オシャングループのハイパーマーケット事業本部は、このたびドイツの同業会社、メトロと協定を結び、ロシアを含む東欧諸国にある91のハイパーマーケット(レアルという名称で営業中)と13のショッピングモールを、合計11億ユーロで買収することになった。これは同グループにとって、1996年にドックス・チェーン(仏で初めてのハイパーマーケットを開店したことで知られる)を180億ユーロで引き取って以来の大型買収案件となる。

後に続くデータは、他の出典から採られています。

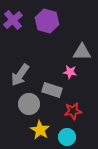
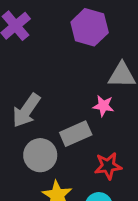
purple hexagon: (47, 21) -> (90, 27), moved
gray rectangle: (52, 90) -> (76, 134), turned -42

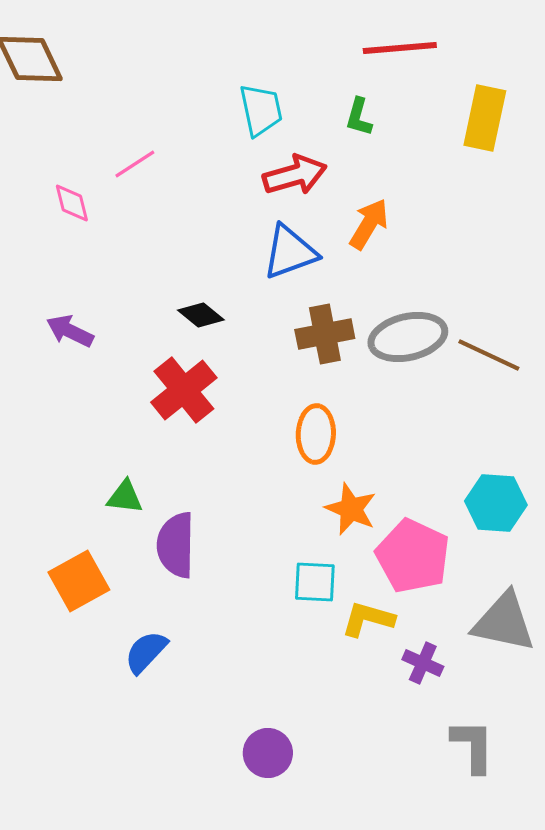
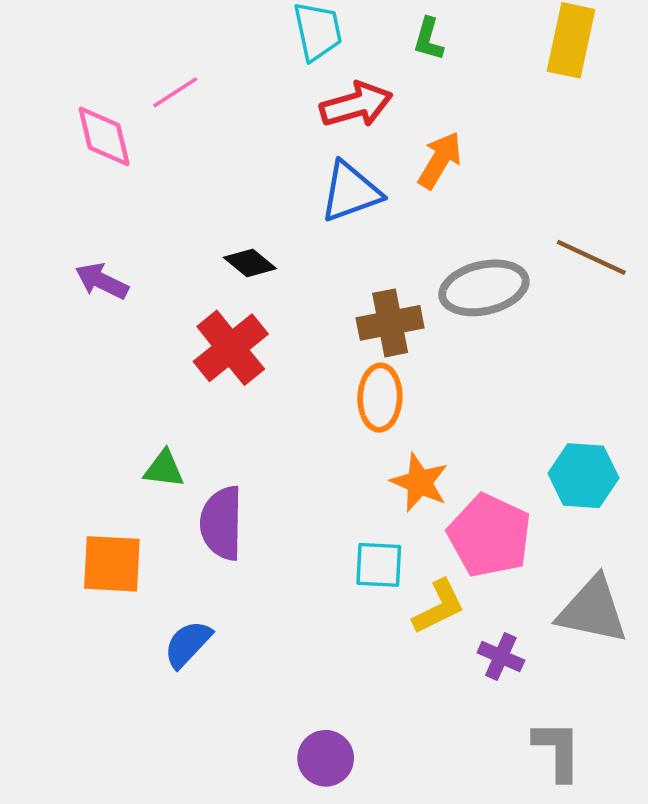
pink diamond: (72, 203) -> (104, 136), size x1.4
brown cross: (325, 334) -> (390, 323), moved
brown line: (489, 355) -> (591, 257), moved
orange square: (79, 581) -> (112, 564), turned 32
yellow L-shape: (368, 619) -> (439, 607), turned 138

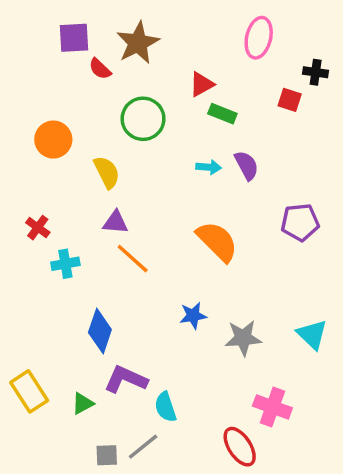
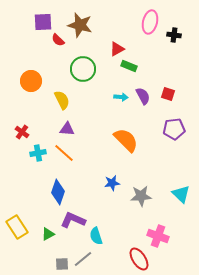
brown star: (138, 43) -> (80, 25), turned -30
black cross: (316, 72) -> (174, 35), moved
red square: (290, 100) -> (168, 94), moved
orange line: (133, 259) -> (64, 153), moved

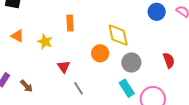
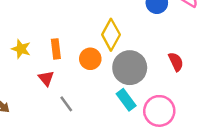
orange rectangle: (70, 23) -> (56, 49), moved
yellow diamond: (118, 35) -> (111, 35), turned 45
gray circle: (131, 62) -> (130, 68), size x1.4

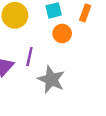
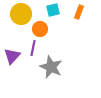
orange circle: (62, 33) -> (40, 29), moved

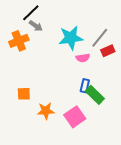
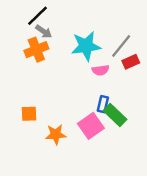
orange cross: (19, 41) -> (36, 50), moved
pink square: (75, 117) -> (91, 126), moved

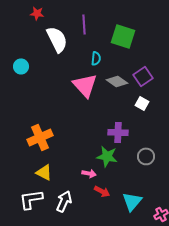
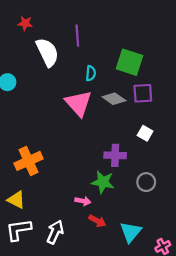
green square: (123, 36) -> (130, 62), moved
purple square: (143, 76) -> (143, 93), turned 30
white square: (142, 103) -> (145, 133), moved
yellow triangle: (44, 172) -> (16, 200), moved

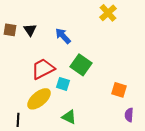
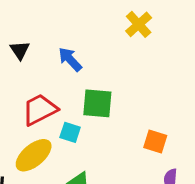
green square: (81, 65) -> (97, 103), turned -30

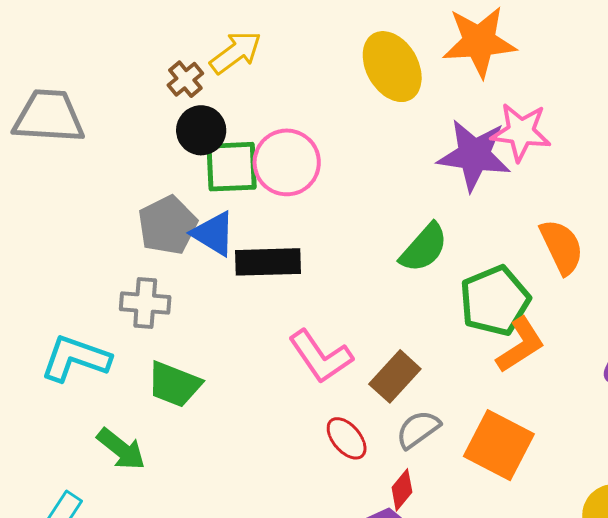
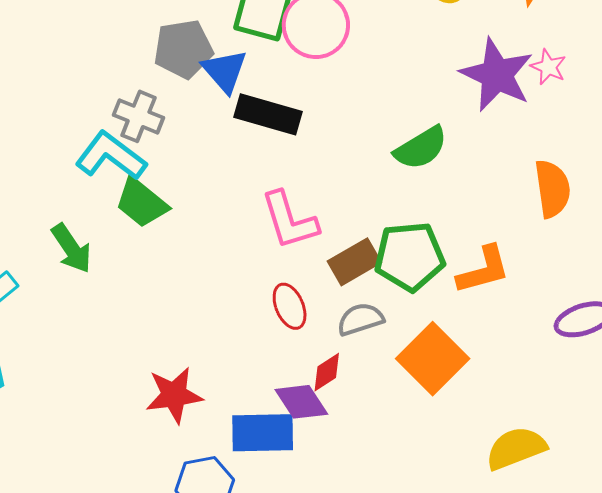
pink star: (521, 132) -> (548, 67), size x0.6
green pentagon: (495, 301) -> (410, 256), moved
cyan L-shape: (75, 358) -> (111, 156), moved

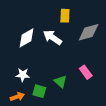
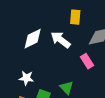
pink rectangle: (86, 72) -> (87, 61), moved

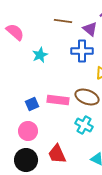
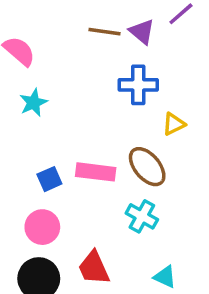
purple triangle: (90, 29) -> (142, 32), moved
cyan star: (40, 55) -> (33, 103), moved
brown ellipse: (87, 97) -> (147, 167), turned 30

こうした動きの背景には、オシャンが今のところ、店舗群の地域分散に経営の力点を強く置いているという事実がある。ハイパーマーケット事業本部長を務めるフィリップ・バルク氏は、「我々は今回の取引によって、西ヨーロッパ(266店舗)、アジア(274店舗)と中部・東部ヨーロッパ(209店舗)の間で地理的な均衡を図ることとなりました」と述べて、最近の企業展開の意図するところを伝えている。例えばポーランドではこれまでの26店が買収後は一挙に79店にまで膨らみ、2011年の売上高から推測する今後の各地域の売上比率はフランス国内で40%、南ヨーロッパ20%、アジア14%、東ヨーロッパ26%となって、多極型構成が明快な形で出来上がる。確かに東欧諸国では近代的な商業流通システムがまだそれほど確立しておらず、また経済成長率が相対的に高めでもあるので、オシャンの進出と拡大が、企業にとっても地域や市民にとっても、大きな効果をもたらす可能性が高いということは言えるだろう。
バルク氏はさらに次の展望として、今のところ中国と台湾を中心とした展開状況になっているアジアについて、特にインドでの取組みを強化する方向性を表明している。既にこの夏、同国のランドマーク・グループとフランチャイズ契約を締結し、5店舗をオシャンにリニューアルした他、近いうちに約15店舗を転換させる予定とも言われていて、今後ダイレクトに進出、開店する分も含めインドでのプレゼンスは急激に高まることが期待されている。日本ではカルフールの撤退でも分かるように、ハイパーマーケットという形態はどうにも定着しないのだが、それ以外で今後の伸長が有力視される地域に向かって、オシャンンとしては現在の勢いを維持するべく、さらなる展開に邁進しているというところなのだろうが、さてこのまま順調に推移することができるか。